An early drinker entered the store, contorted and hungover. He looked worried: "Why are there so many people outside?"

Abdullah peered down at him: "Don't you watch the news, man? The mayor says a hurricane is going to hit New York City tonight."

"Oh, that shit," the customer said. "I heard about that shit. Don't believe it. They just want people to buy stuff."

"I know!" Abdullah said.

"Or maybe they want to install some secret shit in the tunnel to monitor people."

The mayor was on television telling people to "get out"; the New York Post's cover page bolstered his argument with a close-up of Irene "Zeroing in on New York City!" Very few of the people still in town on Saturday seemed to believe the dire predictions. (Next time, one assumes, even less people will evacuate voluntarily.) Instead many felt entitled to make predictions of their own. The most popular and safe answer: "it's not gonna be as bad as they say it is." A Bangladeshi cabdriver told me that the predicted wind speeds were "a joke" compared to the ones which with he was acquainted from monsoon season at home. Overnight it seemed like almost everyone had acquired a rudimentary knowledge of hurricanes.

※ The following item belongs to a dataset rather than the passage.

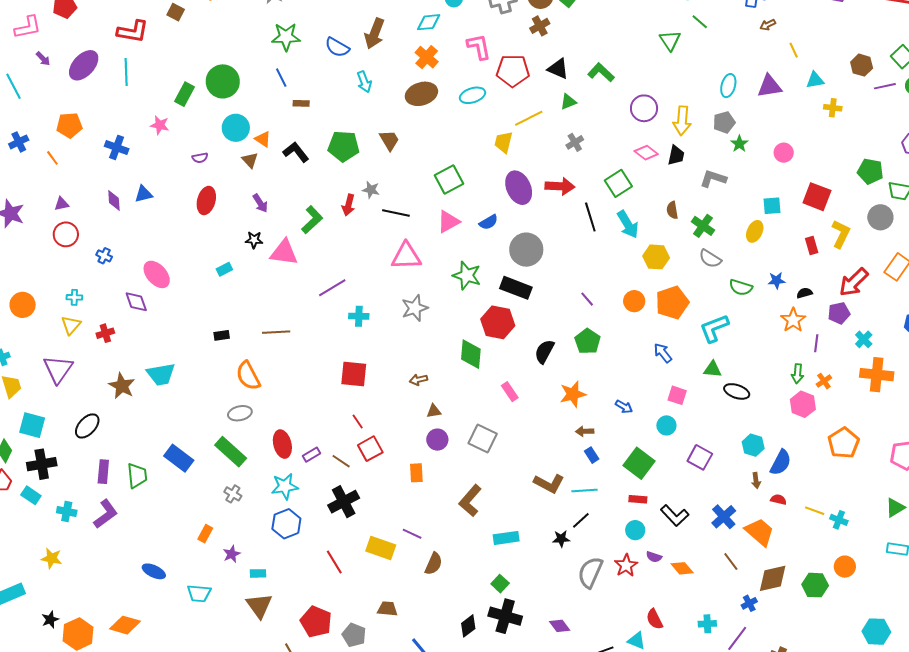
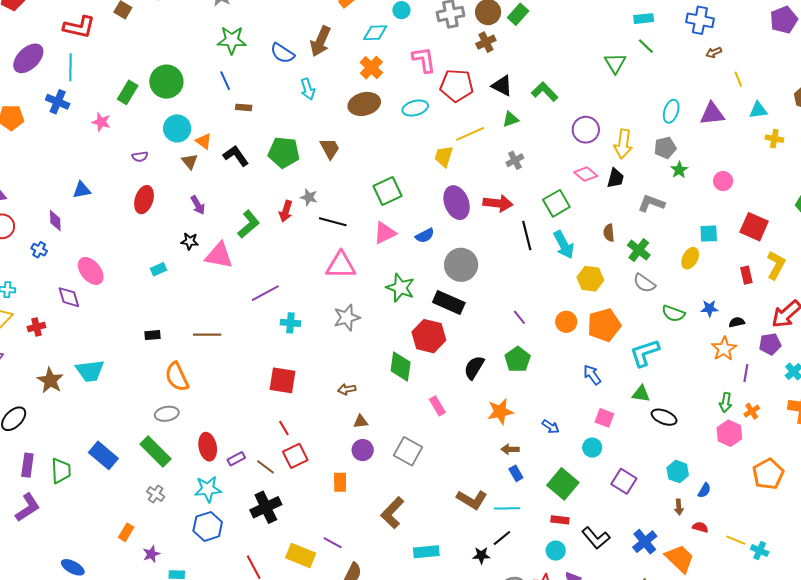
blue cross: (117, 147) -> (58, 102), moved
purple diamond: (114, 200) -> (55, 221), moved
blue semicircle: (781, 463) -> (704, 490), size x0.6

There was a lively public discussion on the streets between strangers small talk about the weather. With the storm approaching, even the most disparate residents had something in common a condition. The notion of a hurricane hitting the city sounded implausible to most everyone I spoke to, like that much nature couldn't logically establish itself in the big city, like our civilization was too dense for Irene's winds to penetrate. New York confers a claim to toughness. Bloomberg may have insulted that self-perception with his nannyish evacuation advice: "Staying behind is dangerous."

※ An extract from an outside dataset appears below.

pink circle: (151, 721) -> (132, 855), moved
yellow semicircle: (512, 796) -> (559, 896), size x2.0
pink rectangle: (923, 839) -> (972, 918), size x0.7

"They shouldn't tell us to evacuate our homes," Albert Consero, a plumber, told me. "Who's gonna clean all that up?" The Daily News captured a classic New York riposte from a family in Coney Island (a grade A flood-zone) doing exactly the opposite of what they were being told: "We'll come out here anyway - we're New Yorkers," crowed Nelson Rolon, 50, of the Bronx, who brought his girlfriend, Tanya Rios, 30, and their daughter, Suehaley, 9, to the beach. "We're like the mailman; no matter what, we're out here."

By Saturday afternoon most evacuees had fled, leaving only those who couldn't afford to flee, those who didn't know the storm was coming, those who wanted to witness the storm and storm skeptics, on the streets of South Williamsburg. As shops neared closing time, the neighborhood went on a final crazed shopping spree. By then the air was humid and smelled of damp pennies, and the sky looked grey and swampy (everything seems ominous when a catastrophic storm is looming). Inside Food Bazaar, an extensive supermarket at the intersection of Broadway and Manhattan Ave, locals stocked up for what appeared to be a nuclear holocaust. The check-out lines reached around the store. Full shopping carts produced miniature traffic jams. Outside, people dashed to buy flashlights, dashed home pushing shopping carts the size of dumpsters.

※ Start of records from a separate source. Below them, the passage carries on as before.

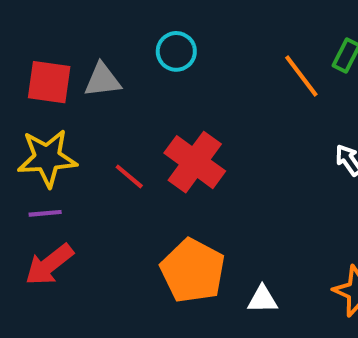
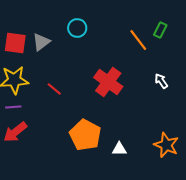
gray triangle: (102, 80) -> (41, 42), turned -30
red cross: (195, 162) -> (108, 82), moved

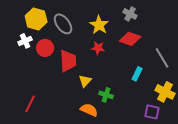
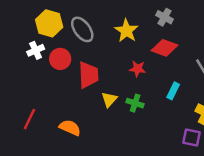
red star: (98, 48) -> (137, 69), moved
green cross: (106, 95) -> (135, 103), moved
red line: (30, 104) -> (29, 119), moved
orange semicircle: (89, 110) -> (70, 128), moved

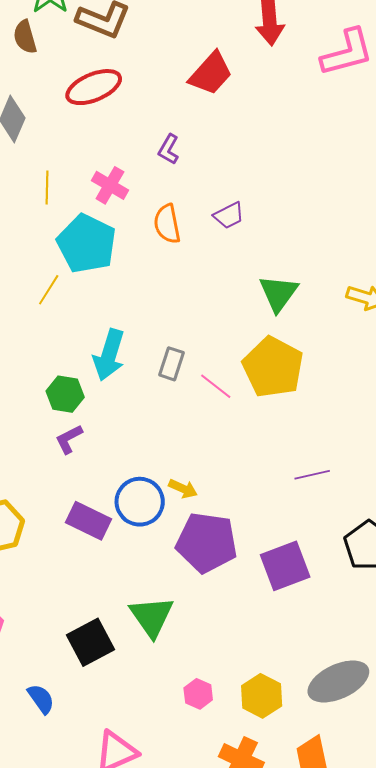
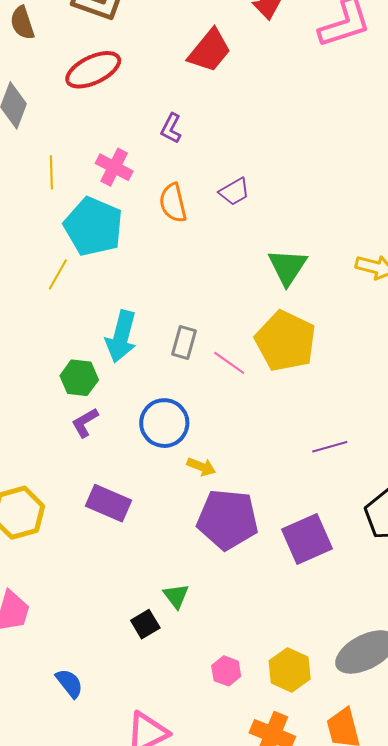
blue circle: (140, 502) -> (164, 423), moved
green triangle: (152, 617) -> (176, 596), size x0.6
black square: (90, 642) -> (145, 624), moved, size x0.6

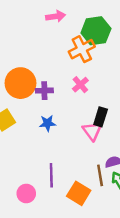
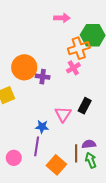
pink cross: (80, 85) -> (73, 68), moved
blue star: (48, 123) -> (42, 127), moved
pink triangle: (92, 131) -> (63, 114), moved

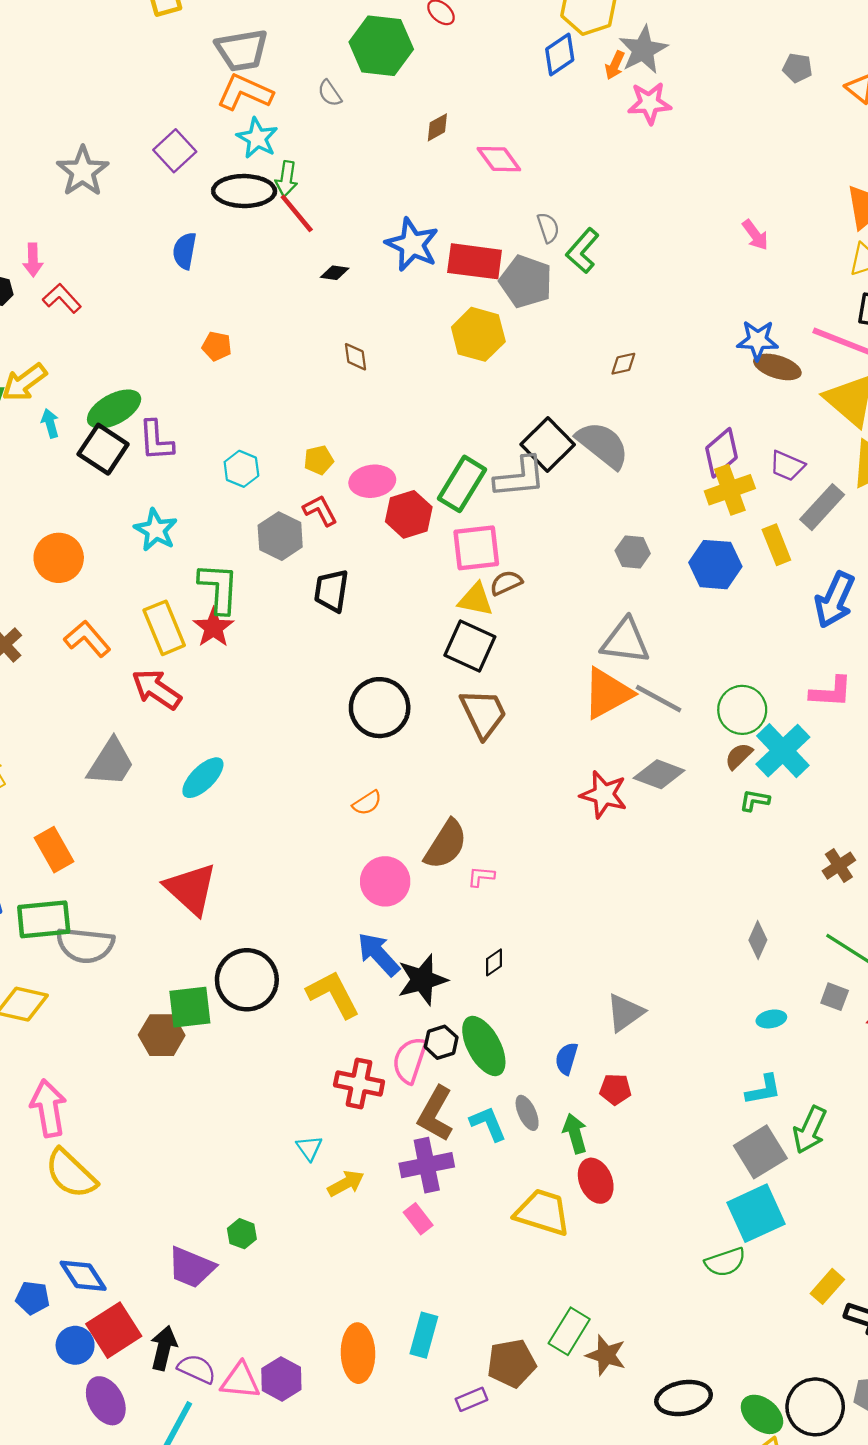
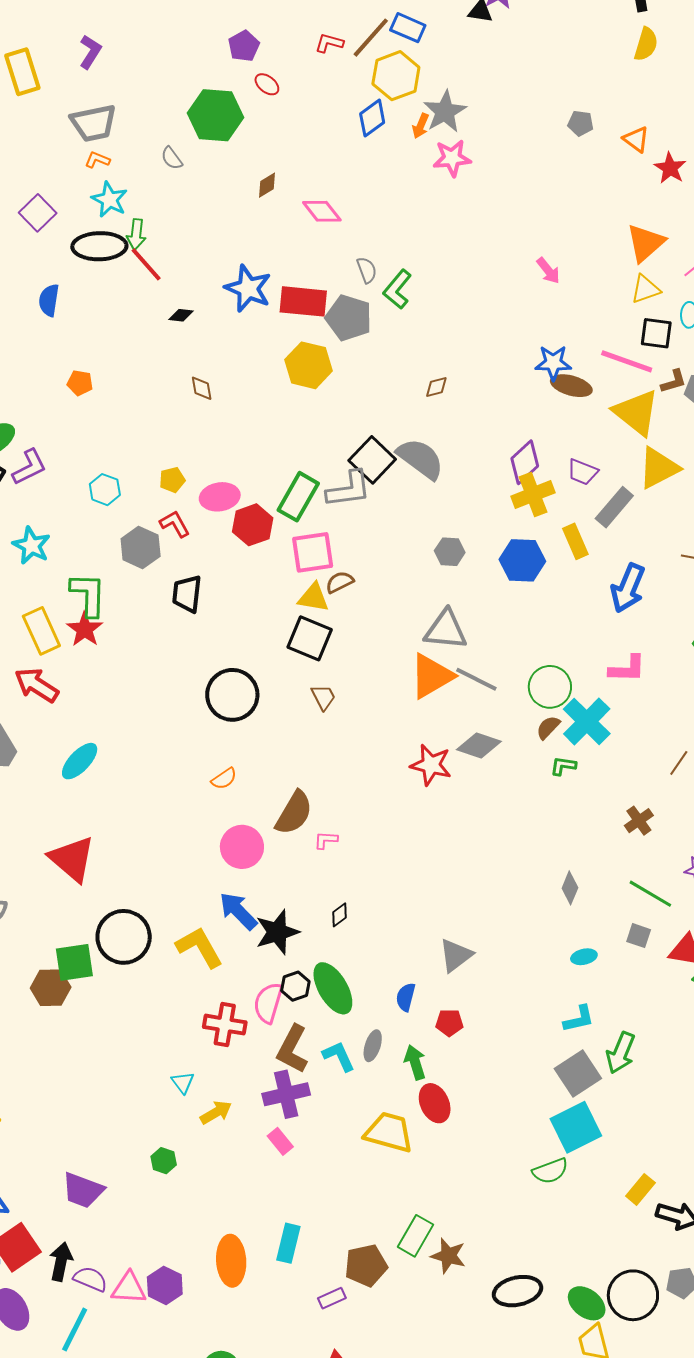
orange L-shape: (245, 92) -> (97, 160), size x0.5
purple L-shape: (156, 440) -> (29, 467), turned -111
brown trapezoid: (483, 713) -> (323, 697), size x0.6
gray ellipse: (527, 1113) -> (373, 1046), turned 44
green hexagon: (242, 1234) -> (164, 1161), moved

Then the first rain fell and the streets emptied. I put on my ridiculous rain suit, baggie and black and shapeless, and walked around to research a story on the hurricane (this story).

At 11 p.m., South Williamsburg's streets were largely deserted, except for troupes of ironic twenty-somethings in between hurricane-themed parties, gypsy cabs out to charge hurricane-induced prices, and a segment of the local homeless population, standing in the lights of the few open delis. I spoke to Harold, a Williamsburg native who'd lost his fed-ex job a decade ago for drinking during work hours and since resided outdoors.

"I haven't seen these streets this empty in twenty years, even during the snowstorm last year," he said. I asked him what emptied the streets twenty years ago. "Back then it was always like this," he said. "You'd only see drug dealers and hookers here. Before the white kids moved in. You could get everything."

I asked him if he preferred it now. He snickered at the question. "I'll be honest with you: I liked it more then. It's nicer for girls here today. But for me: much better then. Now you can't even stand anywhere around here anymore without somebody trying to sell you something expensive. Back then you did what you wanted. And you could live here. I had a loft, a big one, right here. 400 dollars!" He looked down the street and smirked. "It's as dark as then, tonight."

Manhattan's squares and shopping miles, empty and dim, were being battered with rain when I arrived shortly after. Here the few remaining pedestrians moved faster than in Brooklyn. In Chinatown, I saw the personnel of a dumpling spot dart out of its doors, wearing makeshift rain suits composed of garbage bags; on the LES I witnessed a man holding his chihuahua to his chest, under his umbrella, and begging him to pee. Nearby, in Washington Square park, a squadron of aspiring hipsters rolled around singing predictably "It's Raining Men" in their gym clothes.

One of the drunker exemplars, Josephine Baker, 22, complained about the storm's laxity. "Irene's been a bit of a disappointment, so far, I'm not gonna lie. I hope it gets better." She'd come outside for the 12 foot waves she'd heard about on television, equipped with an ironic but very real boogie board. Her boyfriend wore armbands. They all rallied for whiskey shots, toasted with a chorus of boos aimed, presumably, at the gods.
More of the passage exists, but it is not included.